• [EXERCISE INSTRUCTIONS] The answer must be an exact copy of every entry, with no pictures in it.

• [ENTRIES PROVIDED]
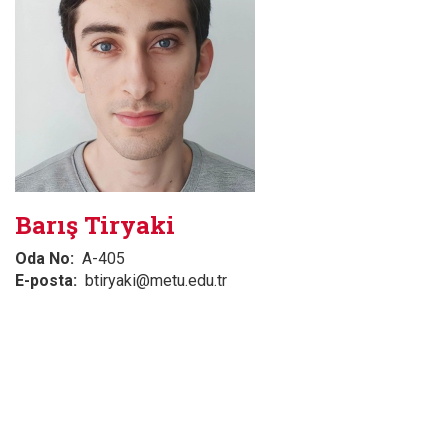
Barış Tiryaki
Oda No
A-405
E-posta
btiryaki@metu.edu.tr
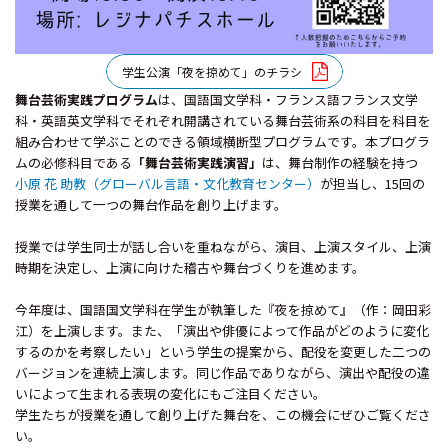
学生公演「夜を掠めて」のチラシ
舞台芸術実践プログラム
は、国語国文学科・フランス語フランス文学
科・英語英文学科でそれぞれ開講されている舞台芸術系の科目を科目を
組み合わせて学ぶことのできる領域横断型プログラムです。本プログラ
ムの必修科目である
「舞台芸術実践演習」
は、舞台制作の経験を持つ
小原 花 助教（グローバル言語・文化教育センター）
が担当し、15回の
授業を通して一つの舞台作品を創り上げます。
授業では学生同士が話し合いを重ねながら、演目、上演スタイル、上演
時期を決定し、上演に向けた稽古や舞台づくりを進めます。
今年度は、国語国文学科在学生が執筆した『夜を掠めて』（作：岡田彩
江）を上演します。また、「演出や俳優によって作品がどのように変化
するのかを考察したい」という学生の提案から、配役を変更した二つの
バージョンを連続上演します。同じ作品でありながら、演出や配役の違
いによって生まれる表現の変化にもご注目ください。
学生たちが授業を通して創り上げた舞台を、この機会にぜひご覧くださ
い。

• [ANSWER TO THIS PROBLEM]
Barış Tiryaki
Oda No
A-405
E-posta
btiryaki@metu.edu.tr
学生公演「夜を掠めて」のチラシ
舞台芸術実践プログラム
は、国語国文学科・フランス語フランス文学
科・英語英文学科でそれぞれ開講されている舞台芸術系の科目を科目を
組み合わせて学ぶことのできる領域横断型プログラムです。本プログラ
ムの必修科目である
「舞台芸術実践演習」
は、舞台制作の経験を持つ
小原 花 助教（グローバル言語・文化教育センター）
が担当し、15回の
授業を通して一つの舞台作品を創り上げます。
授業では学生同士が話し合いを重ねながら、演目、上演スタイル、上演
時期を決定し、上演に向けた稽古や舞台づくりを進めます。
今年度は、国語国文学科在学生が執筆した『夜を掠めて』（作：岡田彩
江）を上演します。また、「演出や俳優によって作品がどのように変化
するのかを考察したい」という学生の提案から、配役を変更した二つの
バージョンを連続上演します。同じ作品でありながら、演出や配役の違
いによって生まれる表現の変化にもご注目ください。
学生たちが授業を通して創り上げた舞台を、この機会にぜひご覧くださ
い。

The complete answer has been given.